I'm not fundamentalist, but I would say that my (preacher) father's belief in total human depravity and his moodiness (which I have thought for a long time might be undiagnosed depression) have mutually reinforced each other. That's a powerful and disempowering narrative to hear from the pulpit over a long stretch of time (and from someone entrusted in part with your upbringing). Calvinism certainly doesn't hold out much hope that people can improve their lives. In fact, it would be arrogant to try.
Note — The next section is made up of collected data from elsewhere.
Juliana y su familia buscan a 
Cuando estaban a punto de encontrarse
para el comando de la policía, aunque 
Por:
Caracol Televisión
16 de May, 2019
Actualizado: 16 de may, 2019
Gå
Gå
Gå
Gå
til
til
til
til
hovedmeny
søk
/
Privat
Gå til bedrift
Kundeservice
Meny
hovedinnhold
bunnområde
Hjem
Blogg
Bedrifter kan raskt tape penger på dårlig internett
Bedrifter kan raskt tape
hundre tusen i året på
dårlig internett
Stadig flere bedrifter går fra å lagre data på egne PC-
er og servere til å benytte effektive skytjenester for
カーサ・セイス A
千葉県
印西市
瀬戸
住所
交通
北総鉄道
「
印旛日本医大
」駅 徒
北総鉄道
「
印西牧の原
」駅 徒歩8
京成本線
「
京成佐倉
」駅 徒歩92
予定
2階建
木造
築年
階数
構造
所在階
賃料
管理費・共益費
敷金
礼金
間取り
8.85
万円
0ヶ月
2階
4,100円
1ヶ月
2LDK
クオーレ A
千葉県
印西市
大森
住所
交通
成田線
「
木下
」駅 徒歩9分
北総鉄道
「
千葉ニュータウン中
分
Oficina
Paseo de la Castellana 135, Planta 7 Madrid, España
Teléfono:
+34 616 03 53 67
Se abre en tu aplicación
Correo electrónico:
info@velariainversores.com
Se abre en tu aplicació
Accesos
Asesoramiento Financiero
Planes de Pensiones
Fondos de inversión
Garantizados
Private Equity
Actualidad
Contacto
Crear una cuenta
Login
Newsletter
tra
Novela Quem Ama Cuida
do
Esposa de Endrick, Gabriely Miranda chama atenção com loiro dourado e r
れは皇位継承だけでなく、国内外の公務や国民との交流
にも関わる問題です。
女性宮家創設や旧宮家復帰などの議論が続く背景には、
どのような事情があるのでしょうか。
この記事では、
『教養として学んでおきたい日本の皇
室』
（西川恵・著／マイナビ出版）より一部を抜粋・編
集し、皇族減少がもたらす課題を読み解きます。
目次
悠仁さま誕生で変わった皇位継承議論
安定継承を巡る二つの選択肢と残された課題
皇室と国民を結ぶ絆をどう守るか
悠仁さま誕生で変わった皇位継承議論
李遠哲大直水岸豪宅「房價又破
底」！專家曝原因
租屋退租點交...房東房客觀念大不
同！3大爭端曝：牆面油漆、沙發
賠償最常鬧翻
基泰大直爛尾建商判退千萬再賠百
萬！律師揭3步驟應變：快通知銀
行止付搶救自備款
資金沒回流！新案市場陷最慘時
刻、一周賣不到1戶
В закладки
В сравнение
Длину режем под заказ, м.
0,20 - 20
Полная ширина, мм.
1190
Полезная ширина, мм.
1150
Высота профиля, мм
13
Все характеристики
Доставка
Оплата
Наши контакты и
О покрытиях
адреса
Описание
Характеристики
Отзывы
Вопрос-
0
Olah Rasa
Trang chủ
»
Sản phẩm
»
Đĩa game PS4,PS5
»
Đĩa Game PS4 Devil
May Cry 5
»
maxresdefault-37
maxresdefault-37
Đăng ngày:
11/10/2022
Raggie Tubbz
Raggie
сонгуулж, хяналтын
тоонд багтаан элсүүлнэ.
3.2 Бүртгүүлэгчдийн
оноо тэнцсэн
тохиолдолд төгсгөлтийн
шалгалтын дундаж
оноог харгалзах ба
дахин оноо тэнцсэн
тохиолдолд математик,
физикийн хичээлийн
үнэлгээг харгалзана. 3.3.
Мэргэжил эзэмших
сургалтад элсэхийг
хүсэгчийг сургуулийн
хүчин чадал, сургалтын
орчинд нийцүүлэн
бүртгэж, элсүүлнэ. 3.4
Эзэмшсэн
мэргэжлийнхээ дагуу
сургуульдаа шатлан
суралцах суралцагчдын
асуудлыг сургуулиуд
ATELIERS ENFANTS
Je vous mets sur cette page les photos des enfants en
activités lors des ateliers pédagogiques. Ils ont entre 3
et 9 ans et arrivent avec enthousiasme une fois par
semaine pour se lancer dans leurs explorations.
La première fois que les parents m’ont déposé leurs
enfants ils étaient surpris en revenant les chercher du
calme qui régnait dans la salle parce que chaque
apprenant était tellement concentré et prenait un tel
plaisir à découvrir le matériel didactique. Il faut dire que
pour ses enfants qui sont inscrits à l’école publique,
Calvinism furnished both the vocabulary and the philosophical/religious justification for my negative self-talk. And, whether genetically or via socialization, I'm a lot more apt to notice evidence that people are shitty to each other than evidence that they are capable of great kindness (and more apt to ascribe the kindness to God, the cruelty to human nature). I'm working on it, but it has been really hard going: it took me years of stewing, and realizing that my own thinking and behavioral patterns were hard on my partner, to stop thinking of therapy as (1) self-indulgent and (2) extremely unlikely to work.

And as I said, I'm not fundie-- I grew up in a liberal denomination (UCC), albeit one with a wide range of theological influences and practices. I can't even imagine how much harder it must be to learn to nurture your own mental health if you grew up in a religion that treats normal human emotions (let alone mental illness) as signs that you are not relying on Jesus enough.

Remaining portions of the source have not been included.